Hi,
In that case, I do not think that this change realistically changes anything for anyone.
In Paul’s case, where the name servers are further away than the timeout, he would send another packet, but then receive the first reply (not regarding any actual packet loss here), and after that unbound will have learned that the name server is further away.
He would have sent one extra packet. Potentially re-probing will cause the same effect, but usually unbound should be busy enough to have a rolling mean that is up to date at any time.
Therefore this only matters in recursor mode where there are many servers being contacted instead of only a few forwarders. Again, there would be more overhead here, but there should not be any effect where names cannot be resolved.
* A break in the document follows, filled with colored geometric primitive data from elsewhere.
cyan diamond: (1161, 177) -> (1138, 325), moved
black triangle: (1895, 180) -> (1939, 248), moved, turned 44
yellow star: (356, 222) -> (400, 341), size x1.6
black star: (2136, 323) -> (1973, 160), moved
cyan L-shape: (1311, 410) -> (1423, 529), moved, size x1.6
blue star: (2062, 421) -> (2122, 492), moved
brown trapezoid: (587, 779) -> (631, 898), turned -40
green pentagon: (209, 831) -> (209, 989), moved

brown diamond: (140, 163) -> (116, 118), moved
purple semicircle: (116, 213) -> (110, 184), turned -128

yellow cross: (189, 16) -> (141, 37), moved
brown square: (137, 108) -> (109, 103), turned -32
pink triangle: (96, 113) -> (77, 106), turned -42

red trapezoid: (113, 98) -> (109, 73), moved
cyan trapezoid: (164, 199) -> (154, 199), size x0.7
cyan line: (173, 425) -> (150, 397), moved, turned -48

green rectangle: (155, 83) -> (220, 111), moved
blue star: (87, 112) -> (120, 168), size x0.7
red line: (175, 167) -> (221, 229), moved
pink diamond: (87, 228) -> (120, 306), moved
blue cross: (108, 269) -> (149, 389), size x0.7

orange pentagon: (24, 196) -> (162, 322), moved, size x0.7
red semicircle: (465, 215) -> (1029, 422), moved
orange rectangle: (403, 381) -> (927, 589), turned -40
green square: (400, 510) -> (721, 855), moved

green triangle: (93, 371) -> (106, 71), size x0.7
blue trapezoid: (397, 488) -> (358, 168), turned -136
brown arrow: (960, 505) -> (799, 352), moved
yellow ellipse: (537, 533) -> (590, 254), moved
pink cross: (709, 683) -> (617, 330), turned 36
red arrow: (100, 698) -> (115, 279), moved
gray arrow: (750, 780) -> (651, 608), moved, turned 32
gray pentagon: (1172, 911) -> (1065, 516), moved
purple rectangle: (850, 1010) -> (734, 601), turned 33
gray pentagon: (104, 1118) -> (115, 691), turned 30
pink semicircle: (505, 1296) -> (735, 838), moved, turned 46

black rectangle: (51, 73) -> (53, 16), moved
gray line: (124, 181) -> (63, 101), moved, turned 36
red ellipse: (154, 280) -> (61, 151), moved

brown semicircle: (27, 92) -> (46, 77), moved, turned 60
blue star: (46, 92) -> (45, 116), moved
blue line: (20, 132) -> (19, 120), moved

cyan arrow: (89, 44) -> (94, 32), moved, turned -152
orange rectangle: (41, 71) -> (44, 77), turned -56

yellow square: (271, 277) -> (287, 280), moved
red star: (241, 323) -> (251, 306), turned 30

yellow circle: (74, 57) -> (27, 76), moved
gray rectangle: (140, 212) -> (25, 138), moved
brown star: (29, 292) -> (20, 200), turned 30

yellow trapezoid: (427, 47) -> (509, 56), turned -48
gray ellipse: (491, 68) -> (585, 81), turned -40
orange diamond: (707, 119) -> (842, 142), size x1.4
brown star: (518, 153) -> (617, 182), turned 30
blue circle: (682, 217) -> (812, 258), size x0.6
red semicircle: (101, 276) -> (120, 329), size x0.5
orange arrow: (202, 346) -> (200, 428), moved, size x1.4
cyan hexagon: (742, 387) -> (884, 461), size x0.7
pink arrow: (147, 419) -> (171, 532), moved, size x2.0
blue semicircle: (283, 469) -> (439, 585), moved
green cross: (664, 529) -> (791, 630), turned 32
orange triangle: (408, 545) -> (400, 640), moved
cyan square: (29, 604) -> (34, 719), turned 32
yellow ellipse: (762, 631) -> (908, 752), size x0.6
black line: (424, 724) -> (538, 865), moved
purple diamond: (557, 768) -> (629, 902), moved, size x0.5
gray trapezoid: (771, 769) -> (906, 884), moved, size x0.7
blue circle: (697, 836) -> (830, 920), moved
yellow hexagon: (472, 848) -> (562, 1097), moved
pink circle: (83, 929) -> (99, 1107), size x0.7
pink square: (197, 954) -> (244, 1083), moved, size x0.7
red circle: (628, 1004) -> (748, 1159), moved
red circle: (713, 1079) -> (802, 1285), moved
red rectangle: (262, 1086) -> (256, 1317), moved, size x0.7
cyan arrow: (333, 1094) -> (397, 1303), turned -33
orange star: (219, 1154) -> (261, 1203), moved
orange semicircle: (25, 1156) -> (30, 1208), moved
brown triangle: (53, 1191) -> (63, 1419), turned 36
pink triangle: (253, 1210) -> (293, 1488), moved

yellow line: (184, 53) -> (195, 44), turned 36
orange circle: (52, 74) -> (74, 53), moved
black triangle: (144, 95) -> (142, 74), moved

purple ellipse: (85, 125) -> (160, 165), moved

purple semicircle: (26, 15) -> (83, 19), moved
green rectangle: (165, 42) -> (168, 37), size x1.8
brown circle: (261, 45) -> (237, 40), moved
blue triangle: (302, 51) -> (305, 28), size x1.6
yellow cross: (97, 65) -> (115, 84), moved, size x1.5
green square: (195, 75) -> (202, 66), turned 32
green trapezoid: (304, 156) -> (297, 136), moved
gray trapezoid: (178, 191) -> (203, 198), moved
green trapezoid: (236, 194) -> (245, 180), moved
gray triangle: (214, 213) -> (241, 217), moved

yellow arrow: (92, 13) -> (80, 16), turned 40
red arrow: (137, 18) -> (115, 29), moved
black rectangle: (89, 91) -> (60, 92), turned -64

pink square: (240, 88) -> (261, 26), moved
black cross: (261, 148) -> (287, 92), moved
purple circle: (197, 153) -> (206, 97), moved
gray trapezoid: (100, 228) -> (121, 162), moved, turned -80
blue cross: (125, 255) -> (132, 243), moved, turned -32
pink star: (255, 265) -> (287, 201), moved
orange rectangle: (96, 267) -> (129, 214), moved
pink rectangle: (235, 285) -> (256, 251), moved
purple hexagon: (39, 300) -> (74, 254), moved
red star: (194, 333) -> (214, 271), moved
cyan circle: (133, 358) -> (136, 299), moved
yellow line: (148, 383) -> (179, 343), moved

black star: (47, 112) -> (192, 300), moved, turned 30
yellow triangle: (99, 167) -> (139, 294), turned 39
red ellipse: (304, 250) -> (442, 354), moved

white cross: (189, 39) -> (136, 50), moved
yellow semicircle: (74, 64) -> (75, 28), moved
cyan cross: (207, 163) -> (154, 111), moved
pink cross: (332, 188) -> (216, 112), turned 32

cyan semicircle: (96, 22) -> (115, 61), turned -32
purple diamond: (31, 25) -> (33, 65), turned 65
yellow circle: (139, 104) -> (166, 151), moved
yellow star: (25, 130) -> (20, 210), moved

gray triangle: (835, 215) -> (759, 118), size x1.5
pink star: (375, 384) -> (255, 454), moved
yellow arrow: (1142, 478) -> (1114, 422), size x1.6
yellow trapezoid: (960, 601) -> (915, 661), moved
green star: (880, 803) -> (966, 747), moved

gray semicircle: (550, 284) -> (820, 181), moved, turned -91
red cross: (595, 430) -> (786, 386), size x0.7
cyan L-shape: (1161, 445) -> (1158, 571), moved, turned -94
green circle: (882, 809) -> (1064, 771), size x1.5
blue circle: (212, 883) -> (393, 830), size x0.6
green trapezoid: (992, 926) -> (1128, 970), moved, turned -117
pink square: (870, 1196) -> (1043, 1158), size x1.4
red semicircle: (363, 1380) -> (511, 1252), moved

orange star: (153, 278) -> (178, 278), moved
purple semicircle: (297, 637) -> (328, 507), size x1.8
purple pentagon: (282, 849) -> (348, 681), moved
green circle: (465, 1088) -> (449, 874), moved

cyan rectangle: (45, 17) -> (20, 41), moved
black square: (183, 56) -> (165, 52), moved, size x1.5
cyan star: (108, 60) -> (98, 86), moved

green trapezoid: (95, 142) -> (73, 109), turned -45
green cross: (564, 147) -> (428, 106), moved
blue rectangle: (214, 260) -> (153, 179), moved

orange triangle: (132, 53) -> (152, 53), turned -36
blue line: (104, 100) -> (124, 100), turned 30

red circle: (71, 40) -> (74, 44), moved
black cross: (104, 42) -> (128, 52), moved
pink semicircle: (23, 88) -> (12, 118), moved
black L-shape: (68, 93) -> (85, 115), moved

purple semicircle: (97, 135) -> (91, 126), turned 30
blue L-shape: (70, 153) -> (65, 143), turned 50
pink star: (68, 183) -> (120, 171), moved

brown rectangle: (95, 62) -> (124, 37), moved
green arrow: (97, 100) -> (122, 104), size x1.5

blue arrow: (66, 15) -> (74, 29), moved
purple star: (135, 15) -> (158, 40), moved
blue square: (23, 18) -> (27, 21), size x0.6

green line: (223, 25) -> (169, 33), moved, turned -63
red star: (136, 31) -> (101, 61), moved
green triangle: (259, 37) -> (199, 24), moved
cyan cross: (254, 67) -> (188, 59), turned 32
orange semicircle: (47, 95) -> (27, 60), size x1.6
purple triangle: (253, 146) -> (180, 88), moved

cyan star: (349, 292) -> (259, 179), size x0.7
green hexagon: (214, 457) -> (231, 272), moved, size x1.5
We can now increase the timeout, which will cause slower resolution for many users that are running in recursor mode, or we can just leave it and nothing would change.
-Michael
On 8 Jan 2021, at 17:33, Jonatan Schlag jonatan.schlag@ipfire.org wrote:
Hi,
I will try to provide some explanations to the questions.
Am 06.01.2021 um 19:01 schrieb Michael Tremer michael.tremer@ipfire.org:
Hello,
On 6 Jan 2021, at 16:19, Tapani Tarvainen ipfire@tapanitarvainen.fi wrote:
On Wed, Jan 06, 2021 at 03:14:52PM +0000, Michael Tremer (michael.tremer@ipfire.org) wrote:
On 6 Jan 2021, at 12:02, Paul Simmons mbatranch@gmail.com wrote:
On 1/6/21 4:17 AM, Jonatan Schlag wrote:
When unbound has no information about a DNS-server a timeout of 376 msec is assumed. This works well in a lot of situations, but they mention in their documentation that this could be way too low. They recommend a timeout of 1126 msec for satellite connections (https://nlnetlabs.nl/documentation/unbound/unbound.conf).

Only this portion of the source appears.